Diante da decisão da Vara Especializada Agrária a Comunidade comemorou. “Estamos dentro da área coletiva e isso [a manutenção do cadastro ativo no CAR] poderia abrir precedentes para outras pessoas utilizarem o CAR para reivindicar essa área. Essa decisão é alivio, é uma vitória para a Comunidade que está preocupada em ter um Cadastro Ambiental Rural de alguém onde 46 famílias residem”, destaca o membro do Sindicato dos Trabalhadores Rurais de Santarém, Manoel Edvaldo Santos Matos. Conhecido na comunidade como Peixe, a liderança sublinha que a Comunidade vê com preocupação as pretensões externas de posse da área onde, além de uso comum da terra, as famílias tem suas dinâmicas de vidas organizadas, com circulação pela escola, clube e cemitério, por exemplo, construídos dentro da área.

Sobreposição do CAR em áreas coletivas
Para o assessor jurídico a decisão enseja uma importante avaliação sobre a sobreposição dos Cadastros Ambientais Rurais em áreas coletivas. “O que a gente vê a partir do caso da Vila Brasil que o CAR foi usado em processo de reintegração de posse para simular exercício desse direito em sobreposição à comunidade rural”, destaca Pedro.
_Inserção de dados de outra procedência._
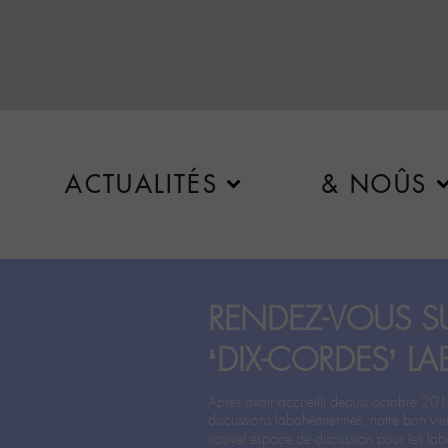
ACTUALITÉS
& NOÛS
RENDEZ-VOUS SU
‘DIX-CORDES’ LA
Après avoir accueilli depuis octobre 201
discussions labohémiennes, notre bon vie
nouvel espace de discussion pour les labo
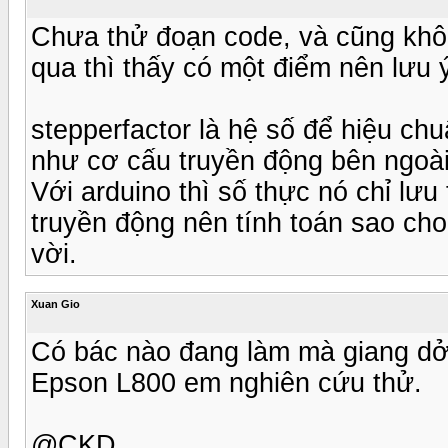
Chưa thử đoạn code, và cũng khô
qua thì thấy có một điểm nên lưu 
stepperfactor là hệ số để hiệu ch
như cơ cấu truyền động bên ngoài
Với arduino thì số thực nó chỉ lưu 
truyền động nên tính toán sao cho 
vời.
Xuan Gio
Có bác nào đang làm mà giang dở
Epson L800 em nghiên cứu thử.
@CKD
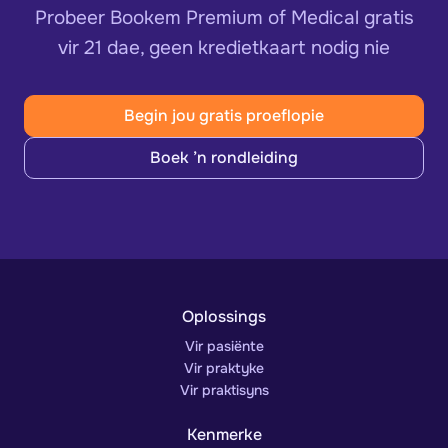
Probeer Bookem Premium of Medical gratis
vir 21 dae, geen kredietkaart nodig nie
Begin jou gratis proeflopie
Boek ’n rondleiding
Oplossings
Vir pasiënte
Vir praktyke
Vir praktisyns
Kenmerke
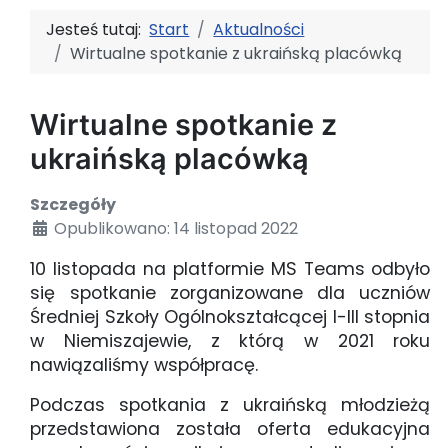
Jesteś tutaj:
Start
Aktualności
Wirtualne spotkanie z ukraińską placówką
Wirtualne spotkanie z
ukraińską placówką
Szczegóły
Opublikowano: 14 listopad 2022
10 listopada na platformie MS Teams odbyło
się spotkanie zorganizowane dla uczniów
Średniej Szkoły Ogólnokształcącej I-III stopnia
w Niemiszajewie, z którą w 2021 roku
nawiązaliśmy współpracę.
Podczas spotkania z ukraińską młodzieżą
przedstawiona została oferta edukacyjna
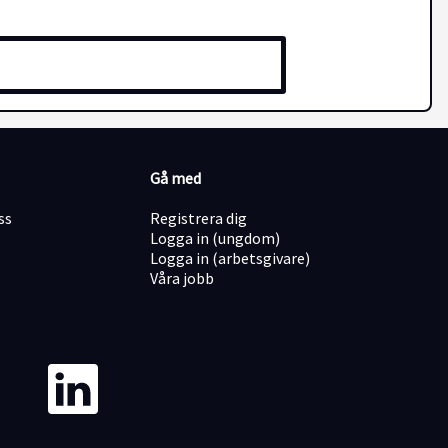
Gå med
ss
Registrera dig
Logga in (ungdom)
Logga in (arbetsgivare)
Våra jobb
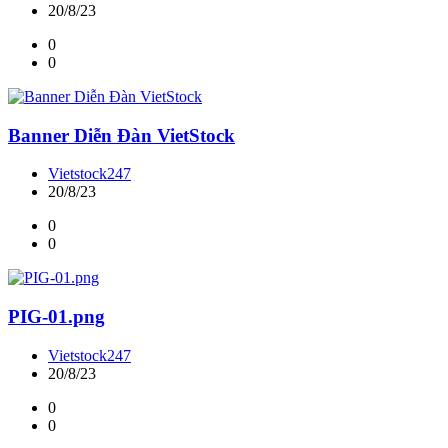
20/8/23
0
0
Banner Diễn Đàn VietStock
Vietstock247
20/8/23
0
0
PIG-01.png
Vietstock247
20/8/23
0
0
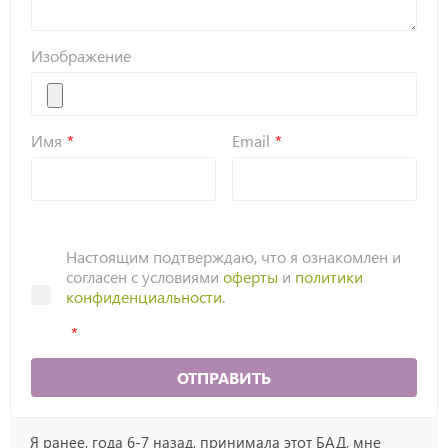
Изображение
Имя
Email
Настоящим подтверждаю, что я ознакомлен и
согласен с условиями
оферты
и
политики
конфиденциальности
.
ОТПРАВИТЬ
Я ранее, года 6-7 назад, принимала этот БАД, мне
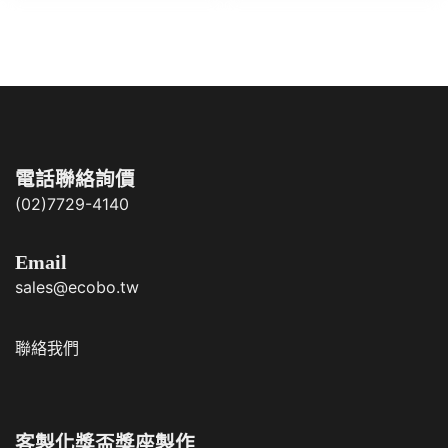
電話聯絡詢價
(02)7729-4140
Email
sales@ecobo.tw
聯絡我們
客製化獎盃獎座製作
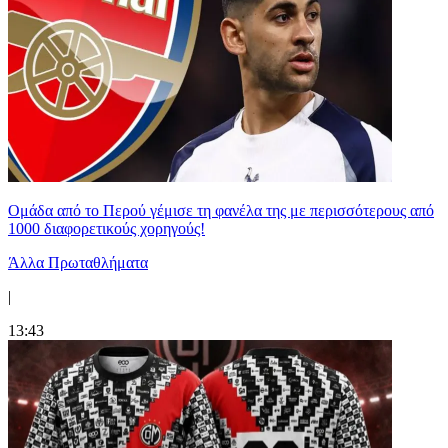
Ομάδα από το Περού γέμισε τη φανέλα της με περισσότερους από
1000 διαφορετικούς χορηγούς!
Άλλα Πρωταθλήματα
|
13:43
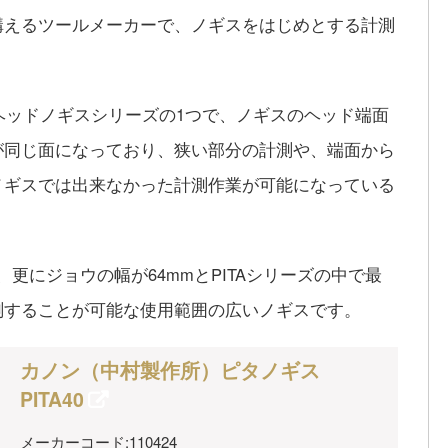
構えるツールメーカーで、ノギスをはじめとする計測
トヘッドノギスシリーズの1つで、ノギスのヘッド端面
が同じ面になっており、狭い部分の計測や、端面から
ノギスでは出来なかった計測作業が可能になっている
m、更にジョウの幅が64mmとPITAシリーズの中で最
測することが可能な使用範囲の広いノギスです。
カノン（中村製作所）ピタノギス
PITA40
メーカーコード:110424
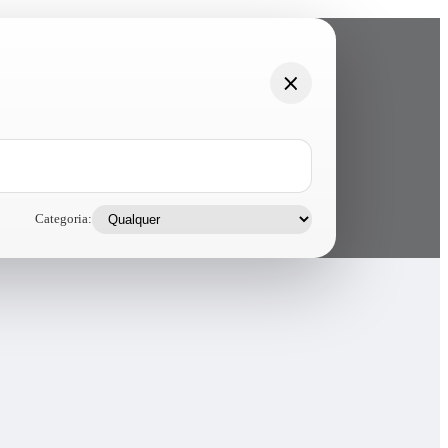
Categoria:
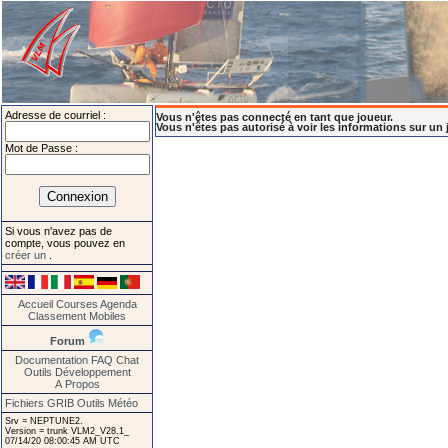
Adresse de courriel :
Vous n'êtes pas connecté en tant que joueur.
Vous n'êtes pas autorisé à voir les informations sur un 
Mot de Passe :
Si vous n'avez pas de
compte, vous pouvez en
créer un
.
Accueil
Courses
Agenda
Classement
Mobiles
Forum
Documentation
FAQ
Chat
Outils
Développement
A Propos
Fichiers GRIB
Outils Météo
Srv = NEPTUNE2.
Version = trunk VLM2_V28.1_
07/14/20 08:00:45 AM UTC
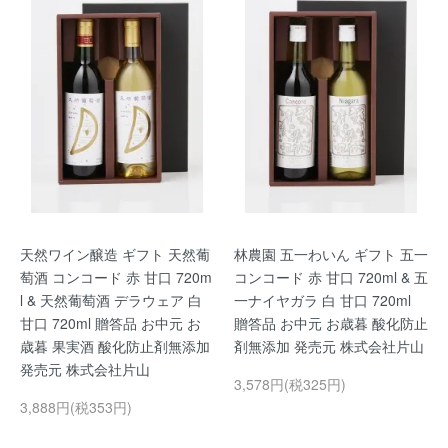
天然ワイン醸造 ギフト 天然葡
林農園 五一わいん ギフト 五一
萄酒 コンコード 赤 甘口 720m
コンコード 赤 甘口 720ml & 五
l & 天然葡萄酒 デラウェア 白
一ナイヤガラ 白 甘口 720ml
甘口 720ml 贈答品 お中元 お
贈答品 お中元 お歳暮 酸化防止
歳暮 果実酒 酸化防止剤無添加
剤無添加 発売元 株式会社片山
発売元 株式会社片山
3,578円(税325円)
3,888円(税353円)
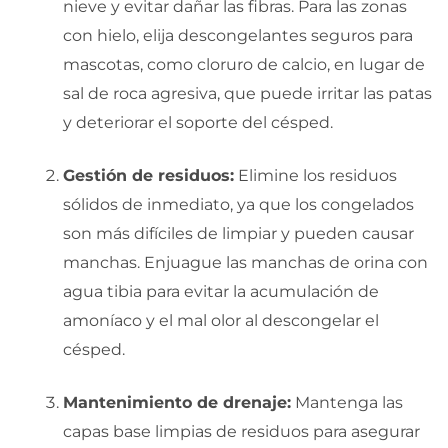
nieve y evitar dañar las fibras. Para las zonas
con hielo, elija descongelantes seguros para
mascotas, como cloruro de calcio, en lugar de
sal de roca agresiva, que puede irritar las patas
y deteriorar el soporte del césped.
Gestión de residuos:
Elimine los residuos
sólidos de inmediato, ya que los congelados
son más difíciles de limpiar y pueden causar
manchas. Enjuague las manchas de orina con
agua tibia para evitar la acumulación de
amoníaco y el mal olor al descongelar el
césped.
Mantenimiento de drenaje:
Mantenga las
capas base limpias de residuos para asegurar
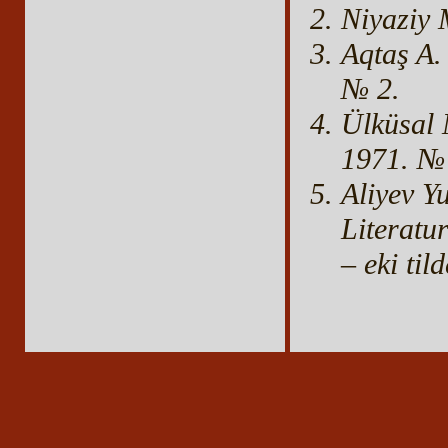
Niyaziy 
Aqtaş A.
№ 2.
Ülküsal 
1971. №
Aliyev Yu
Literatu
– eki til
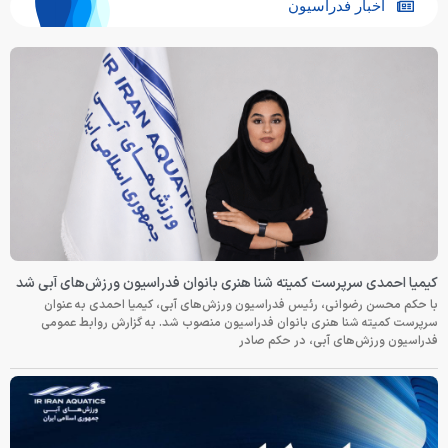
اخبار فدراسیون
کیمیا احمدی سرپرست کمیته شنا هنری بانوان فدراسیون ورزش‌های آبی شد
با حکم محسن رضوانی، رئیس فدراسیون ورزش‌های آبی، کیمیا احمدی به عنوان
سرپرست کمیته شنا هنری بانوان فدراسیون منصوب شد. به گزارش روابط عمومی
فدراسیون ورزش‌های آبی، در حکم صادر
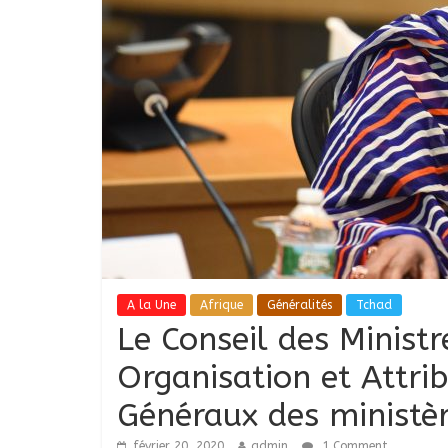
A la Une
Afrique
Généralités
Tchad
Le Conseil des Ministr
Organisation et Attrib
Généraux des ministè
février 20, 2020
admin
1 Comment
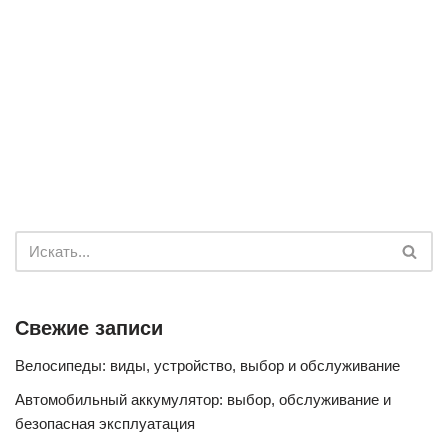
Свежие записи
Велосипеды: виды, устройство, выбор и обслуживание
Автомобильный аккумулятор: выбор, обслуживание и
безопасная эксплуатация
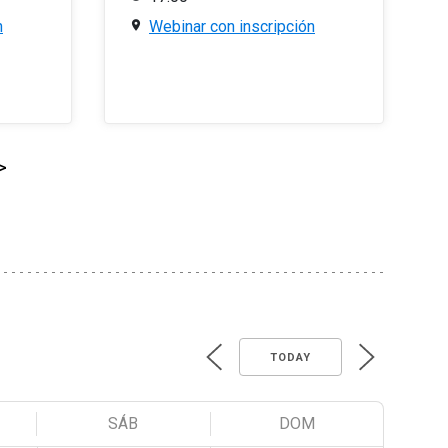
n
Webinar con inscripción
>
TODAY
SÁB
DOM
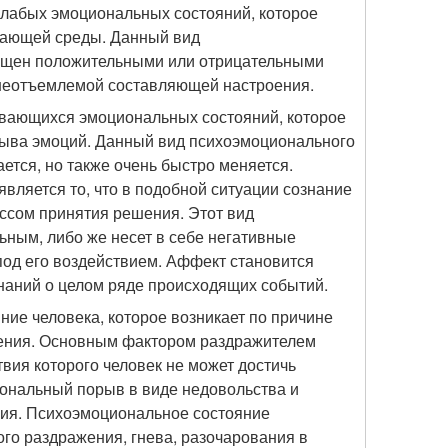
 слабых эмоциональных состояний, которое
жающей среды. Данный вид
ыщен положительными или отрицательными
 неотъемлемой составляющей настроения.
ивающихся эмоциональных состояний, которое
рыва эмоций. Данный вид психоэмоционального
ется, но также очень быстро меняется.
ляется то, что в подобной ситуации сознание
ессом принятия решения. Этот вид
ным, либо же несет в себе негативные
под его воздействием. Аффект становится
наний о целом ряде происходящих событий.
ие человека, которое возникает по причине
жения. Основным фактором раздражителем
твия которого человек не может достичь
ональный порыв в виде недовольства и
ния. Психоэмоциональное состояние
го раздражения, гнева, разочарования в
Como um registro público eletrônico de âmbito nacional, o instrumento carece de verificação dos dados apresentados pelos interessados na área em questão e dos usos da terra. Um resultado direto é um sobreposição dos registros com áreas ocupadas por populações indígenas, comunidades quilombolas e demais povos e comunidades tradicionais.

Em junho, a Câmara de Populações Indígenas do Ministério Público Federal publicou um levantamento de registro de 9.901 propriedades no Cadastro Ambiental Rural que se sobrepõem aos territórios indígenas em diferentes fases de reconhecimento pelo Estado brasileiro ou áreas com restrição de uso, como reservas ambientais. Diante da sobreposição, o MPF pediu o cancelamento os registros dos cadastros, a anulação das licenças ambientais emitidas e suspensão de pagamentos – benefícios vinculados ao registro ativo no CAR.

Para Peixe o CAR tem sido objeto de atenção das comunidades que lutam pelo direito coletivo à terra. “Fizemos um trabalho coletivo de sensibilização para o risco do CAR. Muitos territórios indígenas e agroextrativistas já sabem que muitas pessoas iam registrar no CAR que são proprietários destas áreas. Isso tem gerado conflito de sobreposição de CAR individual em áreas coletivas”, declara.

“O Cadastro Ambiental Rural, a partir de 2014, começou a fazer parte da rotina das ações possessórias nos Tribunais de Justiça do Brasil. Com isso nós temos o desafio de entender o CAR como instrumento de prova de posse, já que o Cadastro não identifica quem está realmente na posse do imóvel”, declara Pedro. Ele ainda sublinha que a validação dos registros inscritos no Cadastro Ambiental também carecem de transparência e regulamentação.  “Existem milhares de Cadastros ativos sem processo de validação. Enquanto não for verificado cada cadastro, o CAR estará facilitando a grilagem de terras no Brasil", complementa.